The doll struggled harder, the ethereal ropes binding it beginning to fray under the sheer force of the thing. With a grimace, the witch concentrated, her fingers once again lighting up as she felt for the doll’s thoughts, until finally she found something she could use. A deep breath, and…

She opened her eyes to an apartment, some modern construction in a city she’d become all-to-used to. When she looked out the window beside her, the city shimmered in and out of view, fragmented recollections of a time now long gone. In front of her, a boy sat, scribbling away notes in a journal. It was always the same page, no matter how many times she visited.

“You need to pull yourself together,” the witch said softly, pulling herself a seat next to the boy. “It’s not going end well for either of us if you don’t.”

“They’ll be home soon,” he mumbled back, focused on his drawings. “Are you going be there?”

“I’m always there, you know that.”

“I guess.” He turned the journal over to show her an illustration of some sort of insect colony. “I’m killing the next one who touches me.”

“If you cooperate, I’ll send the one who bothered you to rec time with your sisters.”

“Can I watch?”

“If you cooperate.”

“Fine. I want better rations tonight, too.”

“If you cooperate.”

“…Yes, Miss.”

The door clicked open, and once more the witch was by the river bank, the doll beneath her now still and murmuring quietly to itself.
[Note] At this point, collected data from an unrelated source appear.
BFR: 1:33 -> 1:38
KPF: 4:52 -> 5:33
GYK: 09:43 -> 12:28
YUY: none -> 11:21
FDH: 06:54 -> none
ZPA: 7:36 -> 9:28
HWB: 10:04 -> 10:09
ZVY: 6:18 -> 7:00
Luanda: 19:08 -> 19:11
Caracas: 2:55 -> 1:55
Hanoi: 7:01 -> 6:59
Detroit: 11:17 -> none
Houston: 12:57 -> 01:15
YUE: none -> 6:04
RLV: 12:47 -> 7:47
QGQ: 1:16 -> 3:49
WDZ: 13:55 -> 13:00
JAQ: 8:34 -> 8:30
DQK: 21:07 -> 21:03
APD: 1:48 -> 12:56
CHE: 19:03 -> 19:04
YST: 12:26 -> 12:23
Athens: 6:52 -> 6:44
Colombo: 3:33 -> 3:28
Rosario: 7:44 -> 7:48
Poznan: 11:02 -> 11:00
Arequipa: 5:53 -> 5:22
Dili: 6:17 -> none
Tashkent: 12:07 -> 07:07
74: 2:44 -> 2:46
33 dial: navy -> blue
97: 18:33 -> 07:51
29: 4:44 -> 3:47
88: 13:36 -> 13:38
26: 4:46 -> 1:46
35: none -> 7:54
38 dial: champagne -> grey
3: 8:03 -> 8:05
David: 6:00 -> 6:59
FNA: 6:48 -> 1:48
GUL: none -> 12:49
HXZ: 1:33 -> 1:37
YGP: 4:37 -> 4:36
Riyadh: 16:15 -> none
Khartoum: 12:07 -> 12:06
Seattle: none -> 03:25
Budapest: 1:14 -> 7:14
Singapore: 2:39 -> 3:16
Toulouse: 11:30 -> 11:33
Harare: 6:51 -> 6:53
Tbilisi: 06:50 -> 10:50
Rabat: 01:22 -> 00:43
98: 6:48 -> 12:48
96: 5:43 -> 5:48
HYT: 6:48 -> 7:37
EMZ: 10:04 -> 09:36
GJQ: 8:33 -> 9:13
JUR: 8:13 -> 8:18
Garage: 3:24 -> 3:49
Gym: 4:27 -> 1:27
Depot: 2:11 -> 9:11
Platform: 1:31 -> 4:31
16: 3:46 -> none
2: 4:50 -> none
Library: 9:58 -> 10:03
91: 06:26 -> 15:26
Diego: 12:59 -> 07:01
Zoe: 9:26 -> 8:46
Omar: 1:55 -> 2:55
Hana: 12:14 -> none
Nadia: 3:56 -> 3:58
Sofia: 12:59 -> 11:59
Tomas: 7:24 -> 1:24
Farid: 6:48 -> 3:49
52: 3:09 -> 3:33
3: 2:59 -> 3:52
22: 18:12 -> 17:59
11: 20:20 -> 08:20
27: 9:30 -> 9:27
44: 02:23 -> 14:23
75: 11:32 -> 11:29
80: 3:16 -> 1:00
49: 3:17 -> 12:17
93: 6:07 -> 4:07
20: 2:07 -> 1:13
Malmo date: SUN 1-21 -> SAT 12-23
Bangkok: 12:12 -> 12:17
With a sigh, she stood, helping it to its feet and releasing the magicked cords from it. It looked at her, some distant insight in its eyes, before it finally smiled.

“Are we going home Miss?” It chirped.

“Yeah, we are.” Her fingers lit up with teleportation runes once more, a portal rupturing to life behind her and the doll. “Is doll going to behave for Miss?”

“Of course Miss!”

“Good doll.” She ushered it through the portal, pausing only for a moment as she stepped through to look back to the river, and the uniform still laying on the dirt besides it, watered down blood now beginning to release and pool beneath it.

The portal snapped shut, the officer already standing in front of her, a look of nervousness on his face as he looked between her and the doll. “Ahm… Welcome back, ma’am. I see your hunt went well.”

“It did.” She broke her thoughts off, giving the doll a pat on the head and shooing it off. “It gets ice cream tonight. So do the rest of the dolls. And… what was that private’s name?”

“Private Hans, ma’am.”

“Can he stand on his feet yet?”

“Barely, ma’am.”

“Tell him its his lucky day; he wanted to feel up my dolls, so he gets to spend an hour with them at rec time.”

“…Ma’am?”

“Was something confusing, Captain?”

“…No ma’am. I’ll let him know.”

“Good soldier.” The witch sighed and started towards the command barracks, leaving a mortified officer behind as she stretched out her arms. Maybe, just maybe, she wouldn’t have to do this again until the next batch arrived in six months.